Segment Open

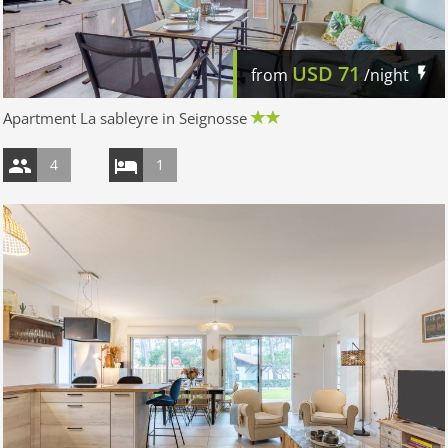
USD
71
from
/night
Apartment La sableyre in Seignosse
4
1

Segment Closed

### Exercise goal:
Print all the material above exactly, and drop the images.

### Answer section:
USD
71
from
/night
Apartment La sableyre in Seignosse
4
1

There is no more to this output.